Schweren Herzens willigte ich ein, und wir setzten die Reise fort. Die ersten drei Stunden verlief alles gut, doch dann ereignete sich ein Unfall, durch den wir fast unseren ehrwürdigen Freund Billali verloren hätten, dessen Sänfte sich an der Spitze der Karawane befand. Wir passierten gerade einen besonders gefährlichen Teil des Sumpfes, wo die Träger bis zu den Knien in den Schlamm einsanken, und es war mir in der Tat ein Rätsel, wie sie es fertigbrachten, die Sänften über solch morastigen Boden zu tragen, obgleich die beiden Ersatzträger zusammen mit den anderen vier Trägern ihre Schultern unter die Tragestangen stemmten. Plötzlich, während wir so dahinschwankten, ertönte ein schriller Schrei, dem entsetzte Rufe folgten, und gleich darauf hörte man ein lautes Planschen. Die Karawane machte halt.

Ich sprang aus meiner Sänfte und eilte nach vorn. Etwa zwanzig Meter entfernt befand sich der Rand eines jener dunklen, schmutzigen Tümpel, die ich bereits erwähnte, und der Pfad, dem wir folgten, zog sich an dessen ziemlich steilem Ufer entlang. Als ich auf den Tümpel blickte, sah ich zu meinem Schreck, daß darin Billalis Sänfte schwamm, doch Billali selbst war nirgends zu sehen. Folgendes war geschehen: Einer von Billalis Trägern war unglücklicherweise auf eine sich sonnende Schlange getreten, die ihn ins Bein biß. Daraufhin ließ er die Tragestange los und hielt sich, als er das Gleichgewicht verlor und das Ufer hinabzustürzen drohte, an der Sänfte fest, wodurch er diese mit sich riß. Die anderen Träger ließen sie gleichfalls los, und sie rutschte zusammen mit Billali und dem Mann, welchen die Schlange gebissen hatte, hinab in den schlammigen Tümpel. Als ich an den Rand des Wassers trat, war keiner von ihnen zu se-hen, und der unglückliche Träger blieb auch für immer verschwunden.
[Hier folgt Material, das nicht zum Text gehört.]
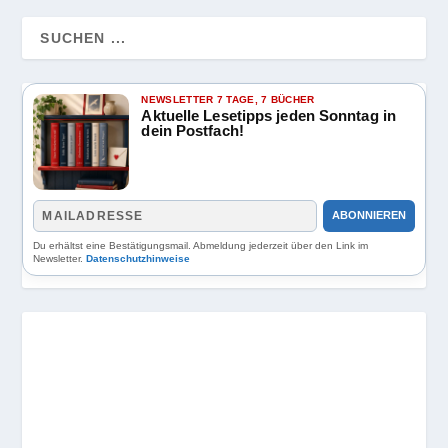
NEWSLETTER 7 TAGE, 7 BÜCHER
Aktuelle Lesetipps jeden Sonntag in
dein Postfach!
ABONNIEREN
Du erhältst eine Bestätigungsmail. Abmeldung jederzeit über den Link im
Newsletter.
Datenschutzhinweise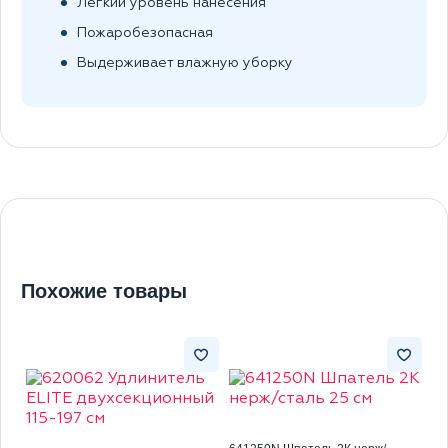
Легкий уровень нанесения
Пожаробезопасная
Выдерживает влажную уборку
Похожие товары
Entweder war er mit dem Kopf auf irgend etwas Hartes aufgeschlagen oder der Schlamm hielt ihn fest oder der Schlangenbiß hatte ihn gelähmt. Billali war, wie gesagt, ebenfalls nicht zu sehen, doch an der heftig sich bewegenden Sänfte, in deren Tücher und Vorhänge er sich verwickelt hatte, erkannte man doch wenigstens, wo er sich befand.

»Dort ist er! Dort ist unser Vater!« rief einer der Männer, doch rührte weder er noch einer der anderen auch nur einen Finger, um ihm zu helfen. Sie standen wie angewurzelt da und starrten ins Wasser.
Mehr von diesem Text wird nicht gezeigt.